§ Task item
In the listing below, please print the line that contains "has height=1852, width=1280." and every line that follows it, exactly.

━━━ The records

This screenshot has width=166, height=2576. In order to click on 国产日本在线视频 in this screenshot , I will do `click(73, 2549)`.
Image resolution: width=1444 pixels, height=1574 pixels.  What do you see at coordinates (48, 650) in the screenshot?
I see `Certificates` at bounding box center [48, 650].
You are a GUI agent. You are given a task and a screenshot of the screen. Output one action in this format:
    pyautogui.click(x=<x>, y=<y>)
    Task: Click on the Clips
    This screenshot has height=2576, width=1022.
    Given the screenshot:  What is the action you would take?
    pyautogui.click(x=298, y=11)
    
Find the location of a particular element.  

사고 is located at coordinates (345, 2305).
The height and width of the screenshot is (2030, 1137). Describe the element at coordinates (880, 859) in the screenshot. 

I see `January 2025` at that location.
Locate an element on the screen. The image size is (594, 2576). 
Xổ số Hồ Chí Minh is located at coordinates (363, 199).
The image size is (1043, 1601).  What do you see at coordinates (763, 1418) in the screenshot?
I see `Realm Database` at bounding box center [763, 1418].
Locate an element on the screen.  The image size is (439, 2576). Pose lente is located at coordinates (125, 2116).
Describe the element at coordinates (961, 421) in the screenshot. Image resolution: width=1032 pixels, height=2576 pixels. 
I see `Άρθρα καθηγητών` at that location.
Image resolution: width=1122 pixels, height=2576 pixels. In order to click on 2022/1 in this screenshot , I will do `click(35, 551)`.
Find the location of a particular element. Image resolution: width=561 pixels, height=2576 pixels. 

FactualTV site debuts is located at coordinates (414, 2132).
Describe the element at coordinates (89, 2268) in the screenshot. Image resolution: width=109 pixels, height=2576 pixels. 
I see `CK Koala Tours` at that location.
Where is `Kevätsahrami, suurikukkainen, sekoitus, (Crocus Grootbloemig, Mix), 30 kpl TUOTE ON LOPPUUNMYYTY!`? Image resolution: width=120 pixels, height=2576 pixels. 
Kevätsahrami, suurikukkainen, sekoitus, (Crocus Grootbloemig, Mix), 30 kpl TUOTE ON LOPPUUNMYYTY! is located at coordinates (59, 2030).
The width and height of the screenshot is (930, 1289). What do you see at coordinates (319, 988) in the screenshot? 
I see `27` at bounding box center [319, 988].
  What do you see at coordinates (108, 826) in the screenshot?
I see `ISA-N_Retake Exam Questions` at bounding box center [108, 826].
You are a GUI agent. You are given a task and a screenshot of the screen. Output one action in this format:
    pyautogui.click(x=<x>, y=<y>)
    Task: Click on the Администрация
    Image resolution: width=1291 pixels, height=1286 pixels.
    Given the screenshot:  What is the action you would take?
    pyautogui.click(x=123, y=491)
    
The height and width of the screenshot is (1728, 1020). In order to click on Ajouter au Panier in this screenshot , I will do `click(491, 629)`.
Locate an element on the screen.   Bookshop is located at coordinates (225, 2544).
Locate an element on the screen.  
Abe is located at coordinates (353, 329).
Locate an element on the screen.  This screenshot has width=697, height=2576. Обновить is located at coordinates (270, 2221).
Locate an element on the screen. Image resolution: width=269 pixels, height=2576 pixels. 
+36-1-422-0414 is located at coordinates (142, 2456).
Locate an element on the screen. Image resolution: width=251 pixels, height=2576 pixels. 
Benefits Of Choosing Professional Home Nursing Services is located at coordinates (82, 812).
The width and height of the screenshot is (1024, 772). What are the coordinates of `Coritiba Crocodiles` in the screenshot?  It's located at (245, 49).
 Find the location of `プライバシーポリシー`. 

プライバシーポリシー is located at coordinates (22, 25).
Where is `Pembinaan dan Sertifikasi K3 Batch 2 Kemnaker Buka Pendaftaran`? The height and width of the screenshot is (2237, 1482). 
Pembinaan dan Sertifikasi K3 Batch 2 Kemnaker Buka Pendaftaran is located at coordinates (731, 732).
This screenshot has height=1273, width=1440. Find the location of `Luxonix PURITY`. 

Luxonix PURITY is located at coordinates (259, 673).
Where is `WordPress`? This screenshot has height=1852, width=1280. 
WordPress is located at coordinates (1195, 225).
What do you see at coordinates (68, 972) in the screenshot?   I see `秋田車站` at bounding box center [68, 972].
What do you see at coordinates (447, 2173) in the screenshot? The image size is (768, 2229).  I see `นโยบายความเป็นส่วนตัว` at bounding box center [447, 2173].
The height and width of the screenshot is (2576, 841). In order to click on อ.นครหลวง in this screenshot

━━━━━━

§ Response
Where is `WordPress`? This screenshot has height=1852, width=1280. 
WordPress is located at coordinates (1195, 225).
What do you see at coordinates (68, 972) in the screenshot?   I see `秋田車站` at bounding box center [68, 972].
What do you see at coordinates (447, 2173) in the screenshot? The image size is (768, 2229).  I see `นโยบายความเป็นส่วนตัว` at bounding box center [447, 2173].
The height and width of the screenshot is (2576, 841). In order to click on อ.นครหลวง in this screenshot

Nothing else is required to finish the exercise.